Google cloud falls over after routing error, strives to remove manual link activation

(c) Nikolic

Google Compute Engine went down for approximately 70 minutes last week, the company has confirmed, making certain Internet destinations unreachable from the europe-west1 region during that time.

The issue first came to light at 1326 PST on November 23 with a status update, before a further missive at 1432 confirming the problems should have been resolved.

Four days later, Google explained what exactly went wrong. At 1151 PST on November 23, Google engineers activated a new peering link – with an unnamed provider who Google says it works with extensively – but during the activation, the providers’ estimations of how much capacity the link could take differed wildly from actual performance. As a result, traffic was dropped with the majority of affected destination addresses coming from eastern Europe and the Middle East.

The reason for the oversight, Google notes, was due to an ‘unrelated failure’ which meant safety checks as part of the automation process for peering links were not performed. The search giant says it will change procedure to prevent manual link activation following the downtime.
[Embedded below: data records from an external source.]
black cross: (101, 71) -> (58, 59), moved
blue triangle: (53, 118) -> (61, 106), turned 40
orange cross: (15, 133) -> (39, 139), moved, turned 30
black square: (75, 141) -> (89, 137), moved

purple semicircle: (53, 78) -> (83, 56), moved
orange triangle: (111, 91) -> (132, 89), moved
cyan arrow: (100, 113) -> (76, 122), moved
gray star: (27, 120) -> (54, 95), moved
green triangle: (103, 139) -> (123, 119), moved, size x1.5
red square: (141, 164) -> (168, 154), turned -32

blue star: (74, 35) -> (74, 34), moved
“The automated checks were expected to protect the network for approximately one hour after link activation, and normal congestion monitoring began at the end of that period,” a post from the Google Compute Engine team noted. “As the post-activation checks were missing, this allowed a 61 minute delay before the normal monitoring started, detected the congestion, and alerted Google network engineers.
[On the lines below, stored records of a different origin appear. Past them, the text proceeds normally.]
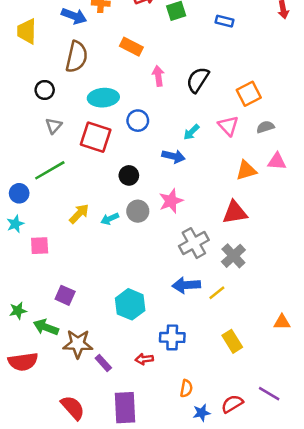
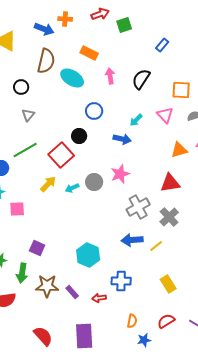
blue rectangle: (225, 21) -> (162, 45), moved, turned -64
orange square: (249, 94) -> (181, 90), turned 30
cyan ellipse: (103, 98) -> (72, 78), moved, turned 35
red square: (96, 137) -> (61, 155), moved, turned 30
black circle: (129, 175) -> (79, 136), moved
green arrow: (46, 327) -> (22, 273), turned -102
purple rectangle: (103, 363) -> (72, 292), moved
red semicircle: (232, 404) -> (166, 321), moved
“If your service or application was affected, we apologise,” the team update added. “This is not the level of quality and reliability we strive to offer you, and we have taken and are taking immediate steps to improve the platform’s performance and availability.”

This is not the first time Google’s cloud has hit the skids; in February Compute Engine went down for two hours with network issues in ‘multiple zones’. Figures released by CloudHarmony at the start of this year showed Google to be one of the more reliable cloud providers, although Compute Engine scored a three nines SLA with 66 outages throughout 2014.